Randall Centre for Cell and Molecular Biophysics, King's College London, London, United Kingdom.
PLoS Biol. 2021 Apr 28;19(4):e3001207. doi: 10.1371/journal.pbio.3001207. eCollection 2021 Apr.
Missense variants are present amongst the healthy population, but some of them are causative of human diseases. A classification of variants associated with "healthy" or "diseased" states is therefore not always straightforward. A deeper understanding of the nature of missense variants in health and disease, the cellular processes they may affect, and the general molecular principles which underlie these differences is essential to offer mechanistic explanations of the true impact of pathogenic variants.
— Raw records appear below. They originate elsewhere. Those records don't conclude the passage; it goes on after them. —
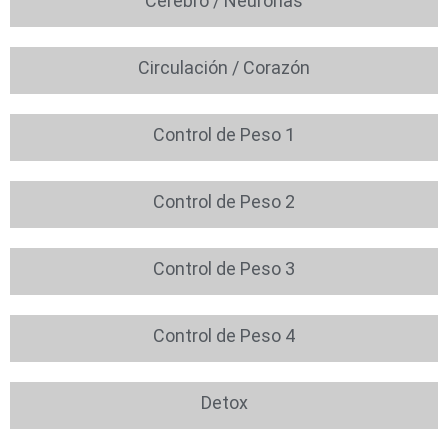
Cerebro / Neuronas
Circulación / Corazón
Control de Peso 1
Control de Peso 2
Control de Peso 3
Control de Peso 4
Detox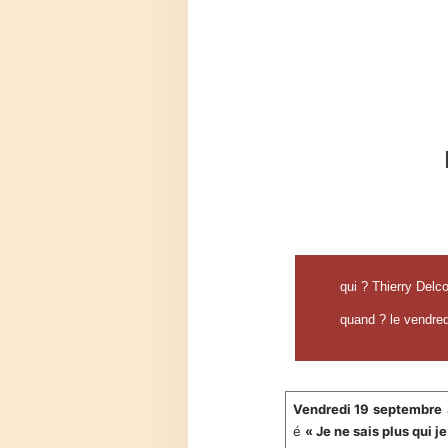
qui ? Thierry Delco
quand ? le vendre
Vendredi 19 septembre
é
« Je ne sais plus qui je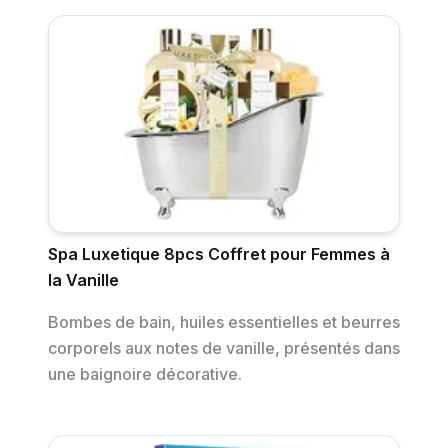
Spa Luxetique 8pcs Coffret pour Femmes à
la Vanille
Bombes de bain, huiles essentielles et beurres
corporels aux notes de vanille, présentés dans
une baignoire décorative.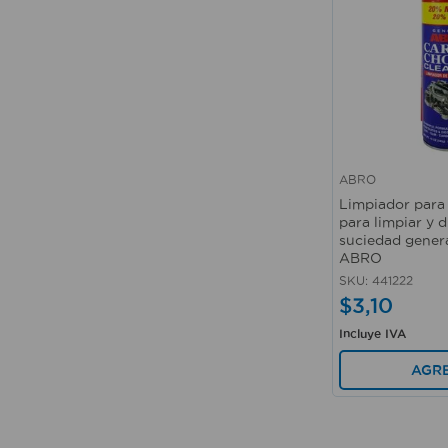
ABRO
Vista rápida
Limpiador para
para limpiar y d
suciedad gener
ABRO
SKU
:
441222
$
3
,
10
Incluye IVA
AGR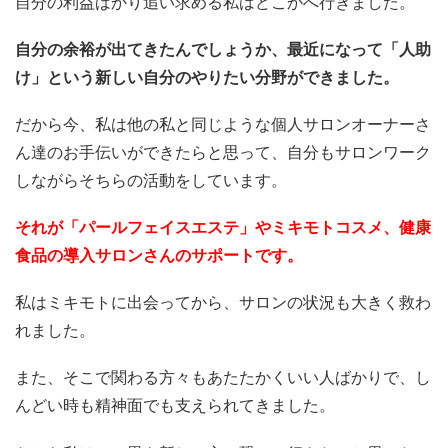
自分の利益ばかり追い求める私はどこかへ行きました。
自分の余裕が出てきたんでしょうか、最近になって「人助
け」という新しい自分のやりたい分野ができました。
だから今、私は他の私と同じような個人サロンオーナーさ
ん達のお手伝いができたらと思って、自分もサロンワーク
しながらそちらの活動をしています。
それが「パールフェイスエステ」やミキモトコスメ、健康
食品の導入サロンさんのサポートです。
私はミキモトに出会ってから、サロンの状況も大きく救わ
れました。
また、そこで関わる方々もあたたかくいい人ばかりで、し
んどい時も精神面でも支えられてきました。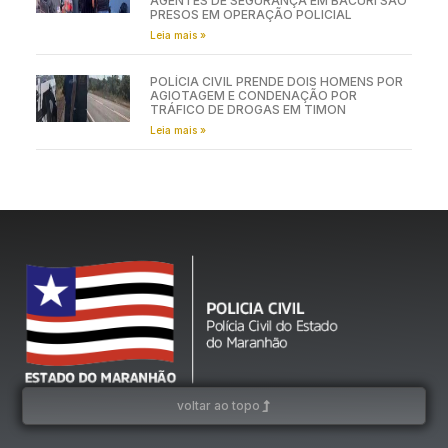
AGENTES DE SEGURANÇA EM BACURI SÃO
PRESOS EM OPERAÇÃO POLICIAL
Leia mais »
POLÍCIA CIVIL PRENDE DOIS HOMENS POR
AGIOTAGEM E CONDENAÇÃO POR
TRÁFICO DE DROGAS EM TIMON
Leia mais »
voltar ao topo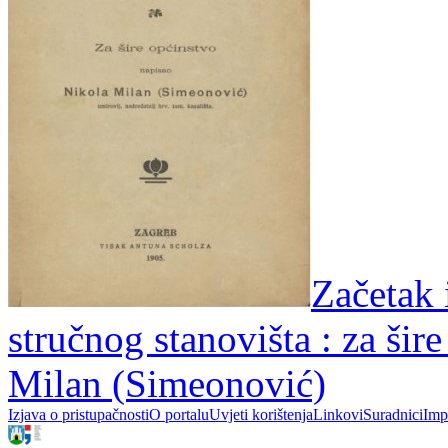
Začetak 
stručnog stanovišta : za šir
Milan (Simeonović)
Izjava o pristupačnosti
O portalu
Uvjeti korištenja
Linkovi
Suradnici
Imp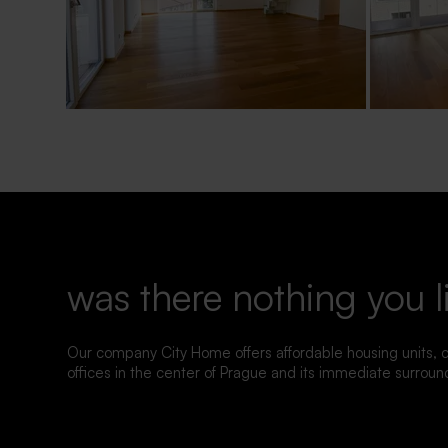
was there nothing you l
Our company City Home offers affordable housing units,
offices in the center of Prague and its immediate surroun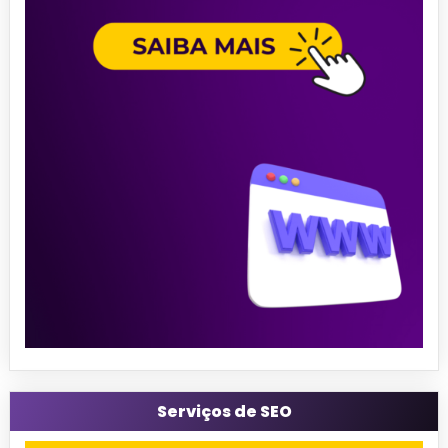
Serviços de SEO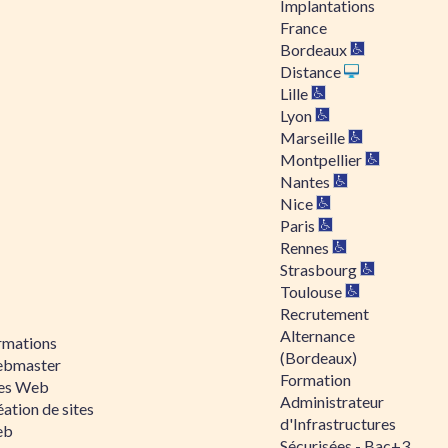
Implantations
France
Bordeaux
Distance
Lille
Lyon
Marseille
Montpellier
Nantes
Nice
Paris
Rennes
Strasbourg
Toulouse
Recrutement
Alternance
rmations
(Bordeaux)
bmaster
Formation
tes Web
Administrateur
ation de sites
d'Infrastructures
eb
Sécurisées - Bac+3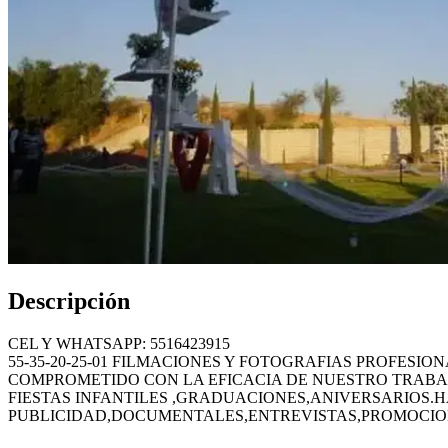
Descripción
CEL Y WHATSAPP: 5516423915
55-35-20-25-01 FILMACIONES Y FOTOGRAFIAS PROFES
COMPROMETIDO CON LA EFICACIA DE NUESTRO TRABAJO
FIESTAS INFANTILES ,GRADUACIONES,ANIVERSARIOS
PUBLICIDAD,DOCUMENTALES,ENTREVISTAS,PROMOCIONA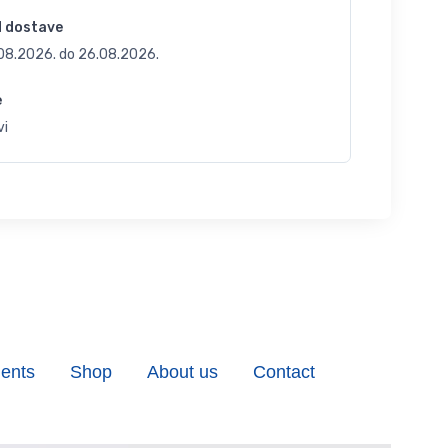
d dostave
.08.2026.
do
26.08.2026.
e
vi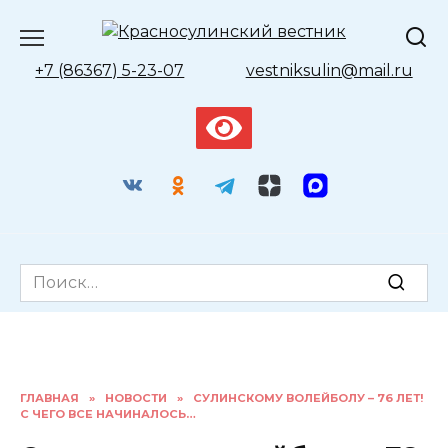
Перейти
к
содержанию
+7 (86367) 5-23-07
vestniksulin@mail.ru
Search
for:
ГЛАВНАЯ
»
НОВОСТИ
»
СУЛИНСКОМУ ВОЛЕЙБОЛУ – 76 ЛЕТ!
С ЧЕГО ВСЕ НАЧИНАЛОСЬ…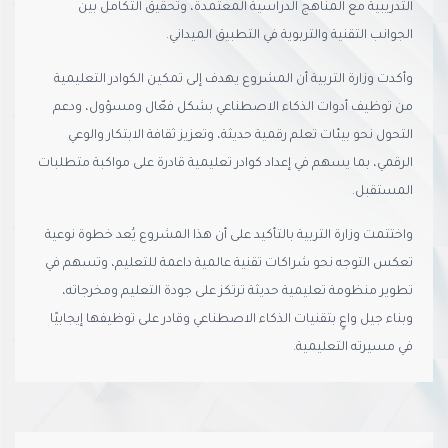
التدريبية مع المناهج الدراسية المعتمدة، وتحقيق التكامل بين
الجوانب التقنية والتربوية في التطبيق الميداني.
وأكدت وزارة التربية أن المشروع يهدف إلى تمكين الكوادر التعليمية
من توظيف أدوات الذكاء الاصطناعي بشكل فعّال ومسؤول، ودعم
التحول نحو بيئات تعلم رقمية حديثة، وتعزيز ثقافة الابتكار والوعي
الرقمي، بما يسهم في إعداد كوادر تعليمية قادرة على مواكبة متطلبات
المستقبل.
واختتمت وزارة التربية بالتأكيد على أن هذا المشروع يُعد خطوة نوعية
تعكس التوجه نحو شراكات تقنية عالمية داعمة للتعليم، وتسهم في
تطوير منظومة تعليمية حديثة ترتكز على جودة التعليم ومخرجاته،
وبناء جيل واعٍ بتقنيات الذكاء الاصطناعي وقادر على توظيفها إيجابيًا
في مسيرته التعليمية.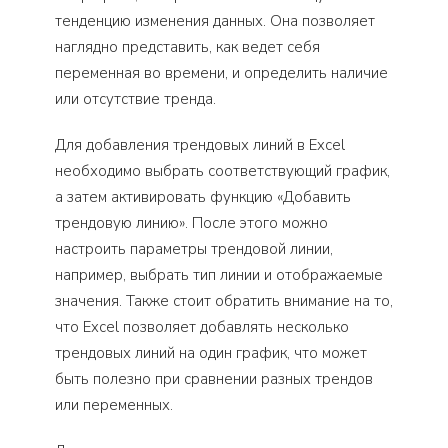
тенденцию изменения данных. Она позволяет
наглядно представить, как ведет себя
переменная во времени, и определить наличие
или отсутствие тренда.
Для добавления трендовых линий в Excel
необходимо выбрать соответствующий график,
а затем активировать функцию «Добавить
трендовую линию». После этого можно
настроить параметры трендовой линии,
например, выбрать тип линии и отображаемые
значения. Также стоит обратить внимание на то,
что Excel позволяет добавлять несколько
трендовых линий на один график, что может
быть полезно при сравнении разных трендов
или переменных.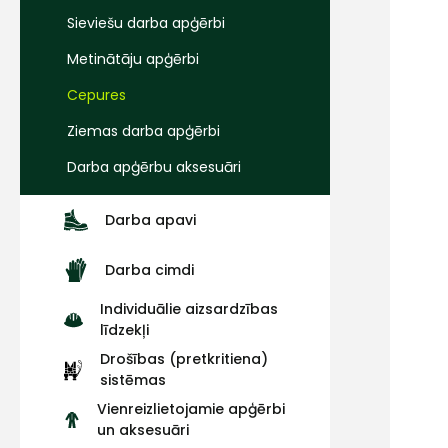
Sieviešu darba apģērbi
Metinātāju apģērbi
Cepures
Ziemas darba apģērbi
Darba apģērbu aksesuāri
Darba apavi
Darba cimdi
Individuālie aizsardzības
līdzekļi
Drošības (pretkritiena)
sistēmas
Vienreizlietojamie apģērbi
un aksesuāri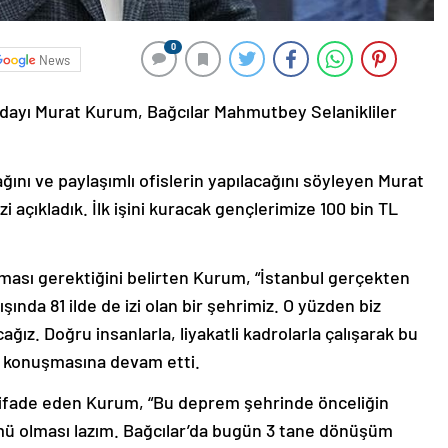
0
News
dayı Murat Kurum, Bağcılar Mahmutbey Selanikliler
ağını ve paylaşımlı ofislerin yapılacağını söyleyen Murat
i açıkladık. İlk işini kuracak gençlerimize 100 bin TL
lması gerektiğini belirten Kurum, “İstanbul gerçekten
şında 81 ilde de izi olan bir şehrimiz. O yüzden biz
ğız. Doğru insanlarla, liyakatli kadrolarla çalışarak bu
le konuşmasına devam etti.
 ifade eden Kurum, “Bu deprem şehrinde önceliğin
 olması lazım. Bağcılar’da bugün 3 tane dönüşüm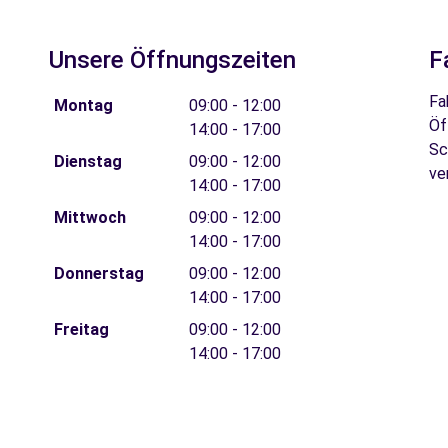
Unsere Öffnungszeiten
F
Fa
Montag
09:00 - 12:00
Öf
14:00 - 17:00
Sc
Dienstag
09:00 - 12:00
ve
14:00 - 17:00
Mittwoch
09:00 - 12:00
14:00 - 17:00
Donnerstag
09:00 - 12:00
14:00 - 17:00
Freitag
09:00 - 12:00
14:00 - 17:00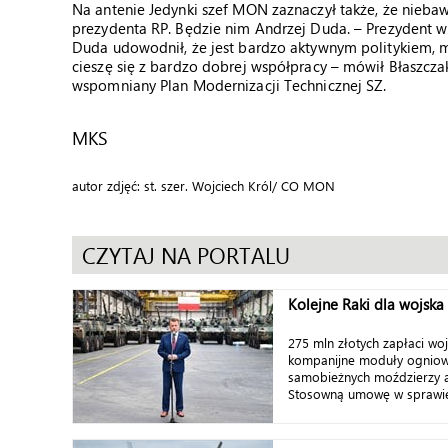
Na antenie Jedynki szef MON zaznaczył także, że nieb
prezydenta RP. Będzie nim Andrzej Duda. – Prezydent w
Duda udowodnił, że jest bardzo aktywnym politykiem, m
cieszę się z bardzo dobrej współpracy – mówił Błaszczak
wspomniany Plan Modernizacji Technicznej SZ.
MKS
autor zdjęć: st. szer. Wojciech Król/ CO MON
CZYTAJ NA PORTALU
Kolejne Raki dla wojska
275 mln złotych zapłaci wo
kompanijne moduły ognio
samobieżnych moździerzy 
Stosowną umowę w sprawie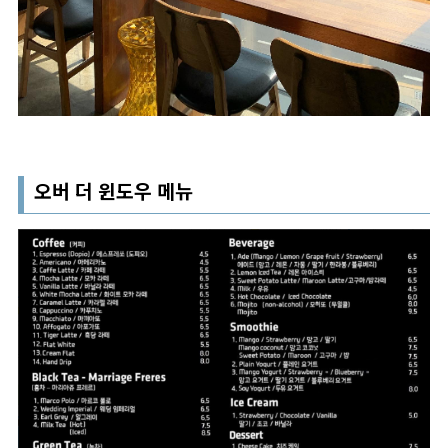
오버 더 윈도우 메뉴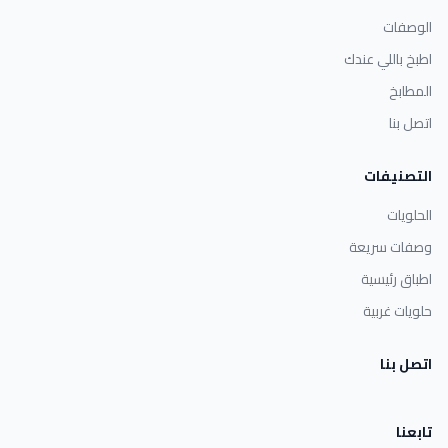
الوصفات
اطبخ باللي عندك
المطابخ
اتصل بنا
التصنيفات
الحلويات
وصفات سريعة
اطباق رئيسية
حلويات غربية
اتصل بنا
تابعنا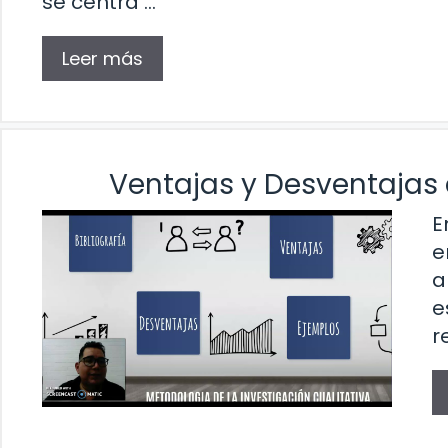
se centra …
Leer más
Ventajas y Desventajas 
E
e
a
e
r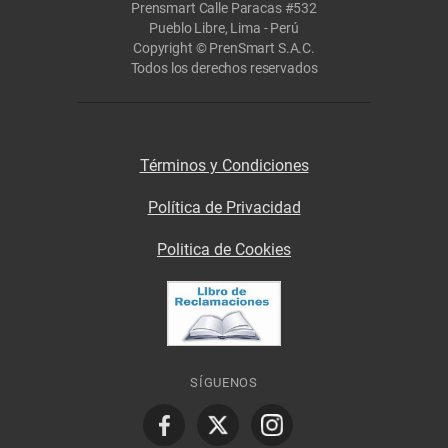
Prensmart Calle Paracas #532
Pueblo Libre, Lima - Perú
Copyright © PrenSmart S.A.C.
Todos los derechos reservados
Términos y Condiciones
Política de Privacidad
Politica de Cookies
SÍGUENOS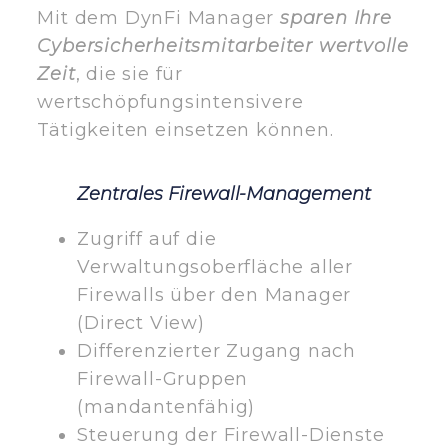
Mit dem DynFi Manager
sparen Ihre
Cybersicherheitsmitarbeiter wertvolle
Zeit
, die sie für
wertschöpfungsintensivere
Tätigkeiten einsetzen können.
Zentrales Firewall-Management
Zugriff auf die
Verwaltungsoberfläche aller
Firewalls über den Manager
(Direct View)
Differenzierter Zugang nach
Firewall-Gruppen
(mandantenfähig)
Steuerung der Firewall-Dienste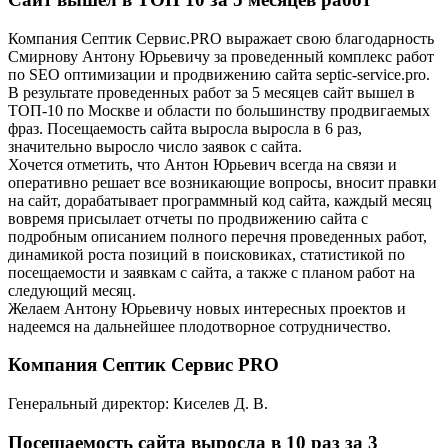
Компания Септик Сервис.PRO выражает свою благодарность
Смирнову Антону Юрьевичу за проведенный комплекс работ
по SEO оптимизации и продвижению сайта septic-service.pro.
В результате проведенных работ за 5 месяцев сайт вышел в
ТОП-10 по Москве и области по большинству продвигаемых
фраз. Посещаемость сайта выросла выросла в 6 раз,
значительно выросло число заявок с сайта.
Хочется отметить, что Антон Юрьевич всегда на связи и
оперативно решает все возникающие вопросы, вносит правки
на сайт, дорабатывает программный код сайта, каждый месяц
вовремя присылает отчеты по продвижению сайта с
подробным описанием полного перечня проведенных работ,
динамикой роста позиций в поисковиках, статистикой по
посещаемости и заявкам с сайта, а также с планом работ на
следующий месяц.
Желаем Антону Юрьевичу новых интересных проектов и
надеемся на дальнейшее плодотворное сотрудничество.
Компания Септик Сервис PRO
Генеральный директор: Киселев Д. В.
Посещаемость сайта выросла в 10 раз за 3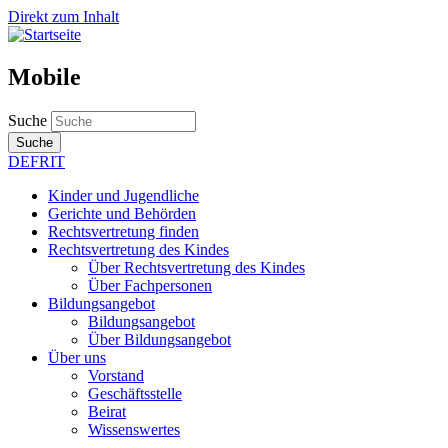
Direkt zum Inhalt
Mobile
Suche
Suche
DE
FR
IT
Kinder und Jugendliche
Gerichte und Behörden
Rechtsvertretung finden
Rechtsvertretung des Kindes
Über Rechtsvertretung des Kindes
Über Fachpersonen
Bildungsangebot
Bildungsangebot
Über Bildungsangebot
Über uns
Vorstand
Geschäftsstelle
Beirat
Wissenswertes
Here, we have formalised a statistical framework which enables robust probabilistic quantification of variant enrichment across full-length proteins, their domains, and 3D structure-defined regions. Using this framework, we validate and extend previously reported trends of variant enrichment in different protein structural regions (surface/core/interface). By examining the association of variant enrichment with available functional pathways and transcriptomic and proteomic (protein half-life, thermal stability, abundance) data, we have mined a rich set of molecular features which distinguish between pathogenic and population variants: Pathogenic variants mainly affect proteins involved in cell proliferation and nucleotide processing and are enriched in more abundant proteins. Additionally, rare population variants display features closer to common than pathogenic variants. We validate the association between these molecular features and variant pathogenicity by comparing against existing in silico variant impact annotations. This study provides molecular details into how different proteins exhibit resilience and/or sensitivity towards missense variants and provides the rationale to prioritise variant-enriched proteins and protein domains for therapeutic targeting and development. The ZoomVar database, which we created for this study, is available at fraternalilab.kcl.ac.uk/ZoomVar. It allows users to programmatically annotate missense variants with protein structural information and to calculate variant enrichment in different protein structural regions.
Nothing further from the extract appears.